Records for the task.
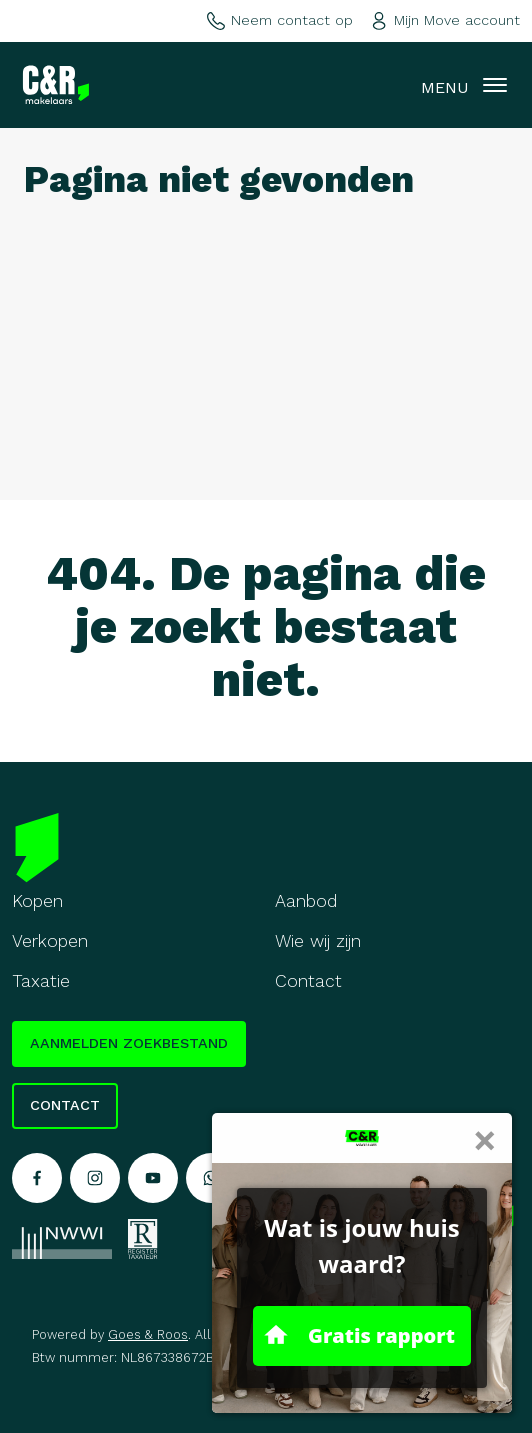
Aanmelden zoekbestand (129, 1043)
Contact (308, 981)
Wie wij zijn (318, 941)
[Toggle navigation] (495, 85)
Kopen (37, 901)
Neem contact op (279, 20)
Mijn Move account (444, 20)
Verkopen (50, 941)
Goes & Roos (148, 1334)
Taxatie (41, 981)
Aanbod (306, 901)
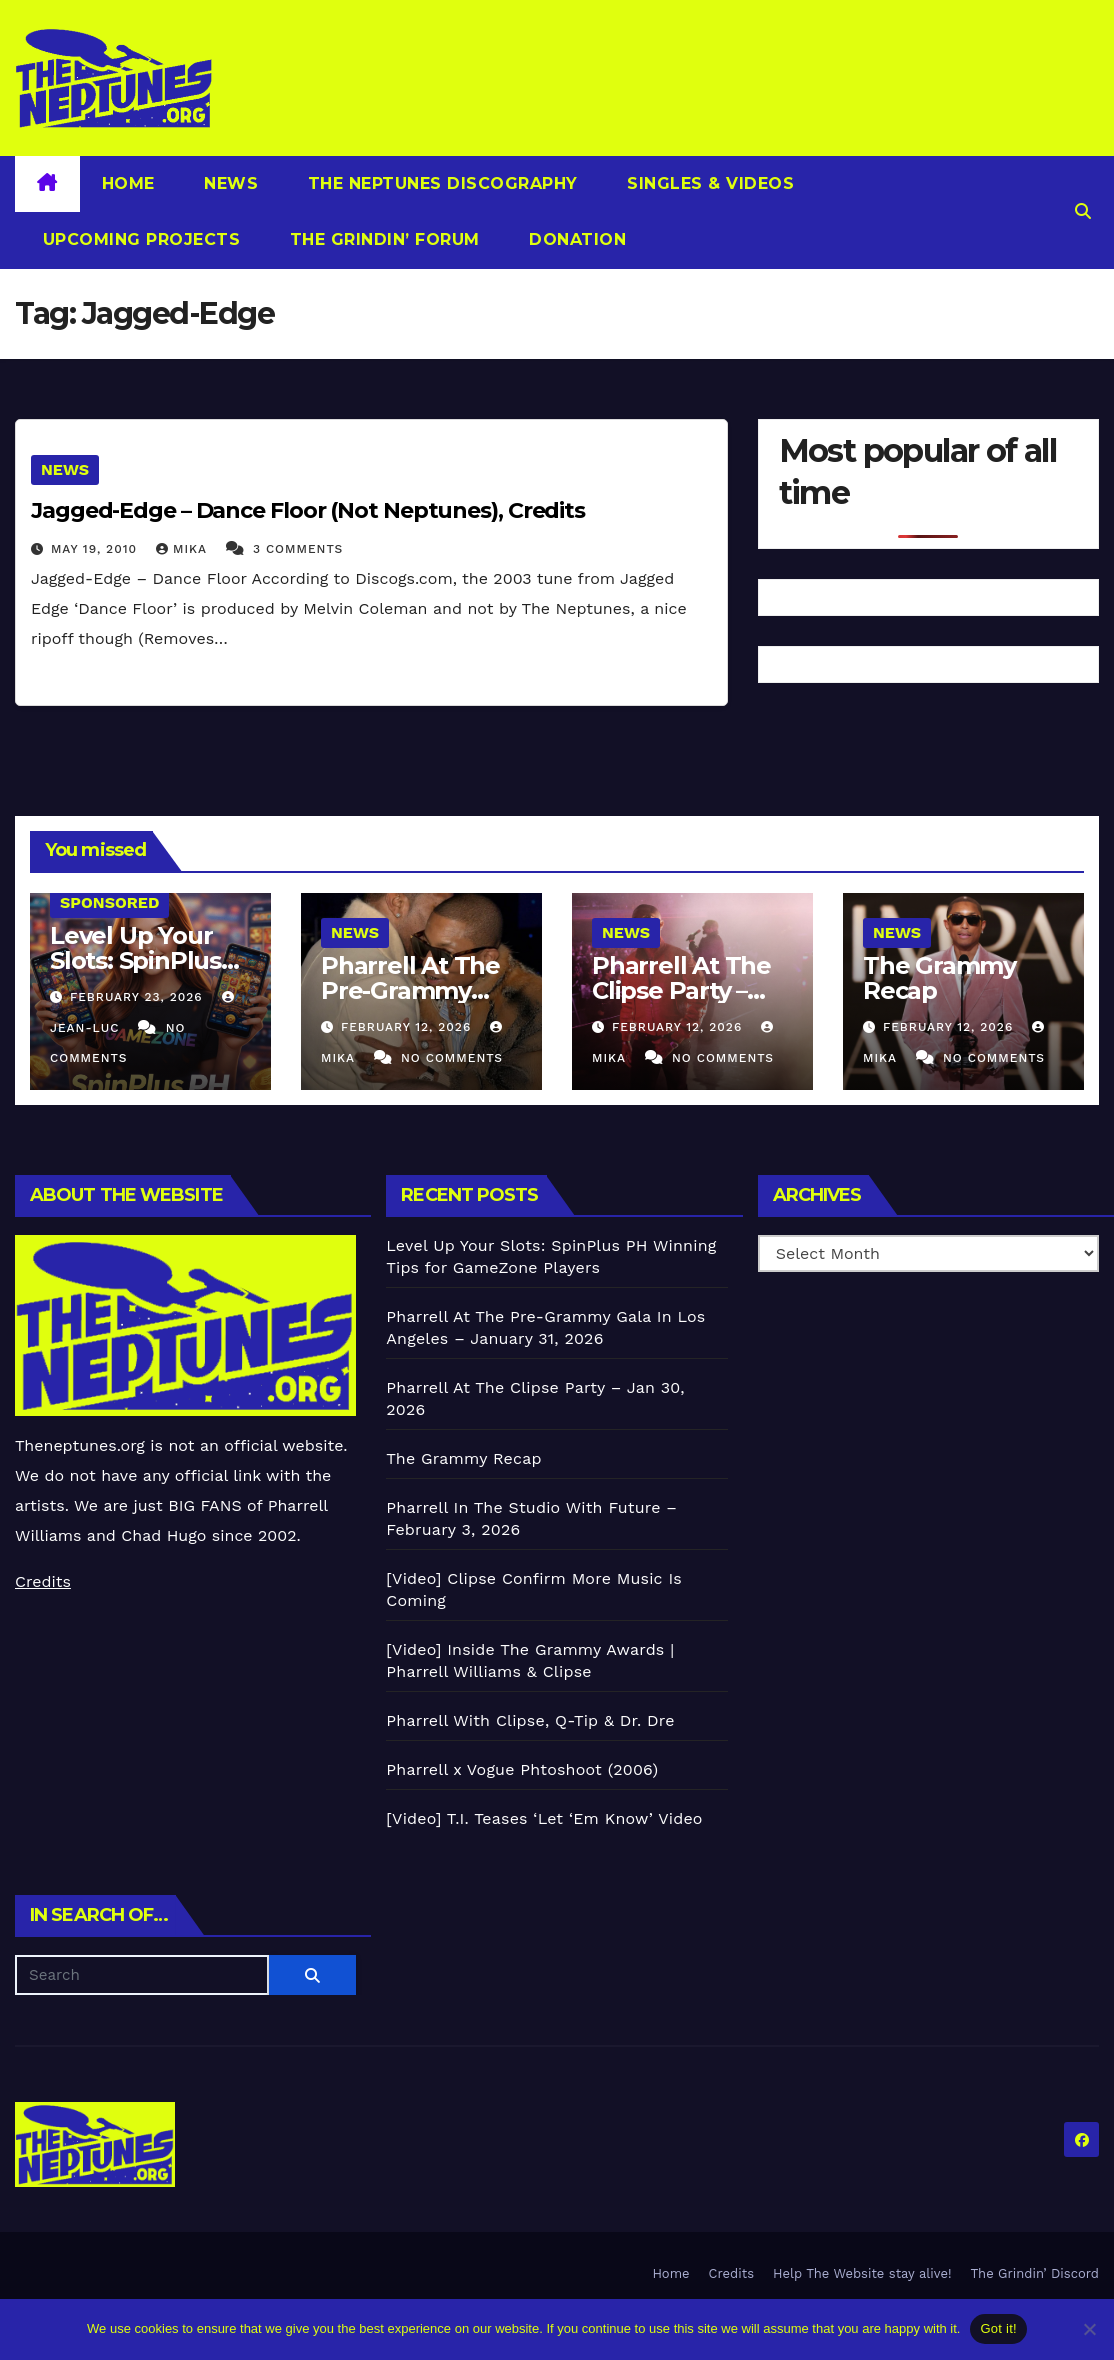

Prompt.
Exactly as written, set down each line of the records, leaving out the pictures.

Your solution.
Aanmelden zoekbestand (129, 1043)
Contact (308, 981)
Wie wij zijn (318, 941)
[Toggle navigation] (495, 85)
Kopen (37, 901)
Neem contact op (279, 20)
Mijn Move account (444, 20)
Verkopen (50, 941)
Goes & Roos (148, 1334)
Taxatie (41, 981)
Aanbod (306, 901)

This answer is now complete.